日野:当時はおもちゃもいっぱい持っていましたよ。超合金とかソフビ系とかいろいろ。

永井:当時、バンダイの子会社だったポピーが「アニメの人形なんか作らない」って言ってたんですよね。『仮面ライダー』は話題になっていたけれども、アニメは売れないって思っていたんです。

でも『マジンガーZ』があまりに視聴率が良いので、びっくりして急遽作ったんですよね。そしたらすごい売れ行きになってしまって。

日野:急遽だったんですね。最初からおもちゃ企画があるわけじゃないんですね。

永井:ありませんでした。あくまでお付き合いで番組の制作に乗ってあげるよって感じ。動画のセールスも大変だったようですし。東映とのお付き合いみたいなところから始まったんですけど、あっという間に主流になりました(笑)。

日野:主流どころか、そこからすべてのロボットが始まりましたからね。すごい話ですよ。歴史の話です。

僕は子供の頃に現在のロボット作品のスタンダードが誕生したところからお客さんとして見てたんですね。

永井:そういうお客さんがいたから僕もどんどん作っていけました。

日野:おもちゃとしても新しかったんですよ。
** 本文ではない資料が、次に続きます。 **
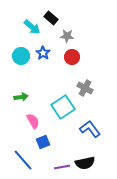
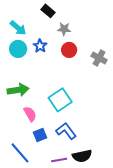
cyan arrow: (32, 27) -> (18, 28), moved
gray cross: (85, 88) -> (99, 58), moved
green arrow: (21, 97) -> (18, 90), size x1.5
blue L-shape: (90, 129) -> (66, 131), moved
ボタンを押すとロケットパンチが飛ぶのも画期的でした。

永井:いろんな武器を考えていた時に、当時やっていたボクシングを思い出したんです。常々、僕はリーチが短いな、なんて思っていたんですよ。それでロケットパンチを思いつきました。もっと伸びたら良いなと思ってましたからね。そして飛んで戻ってくる。それだとかっこいいかなと思いまして。

日野:僕もそういうアイデアは、様々なところでリスペクトさせていただいています。日本のロボット作品は永井先生が引っ張っていきましたから。

永井:アイデアに関しては困ったことが無いくらいです。子供の時から次から次へと出ます。

日野:『グレートマジンガー』の話もお伺いしたいのですが、『マジンガーZ』が売れたから作った感じですか?

永井:僕としてはもっと『マジンガーZ』で行きたかったんですけど、次のおもちゃが欲しいというところもあって。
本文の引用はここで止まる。